> _PROBLEM_: Gather all lines from the material that contain the word "Deposition".

> _LISTED ENTRIES_:
=== Section Start ===
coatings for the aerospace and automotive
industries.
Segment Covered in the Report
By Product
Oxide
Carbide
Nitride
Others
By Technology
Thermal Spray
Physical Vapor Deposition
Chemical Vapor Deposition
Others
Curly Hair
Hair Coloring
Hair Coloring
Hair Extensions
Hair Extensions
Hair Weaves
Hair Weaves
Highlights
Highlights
=== Section End ===
=== Section Start ===
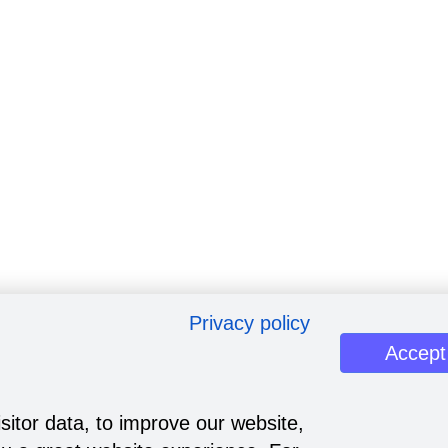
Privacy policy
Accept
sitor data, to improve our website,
=== Section End ===
> _OUTPUT OF THE EXERCISE_:
Physical Vapor Deposition
Chemical Vapor Deposition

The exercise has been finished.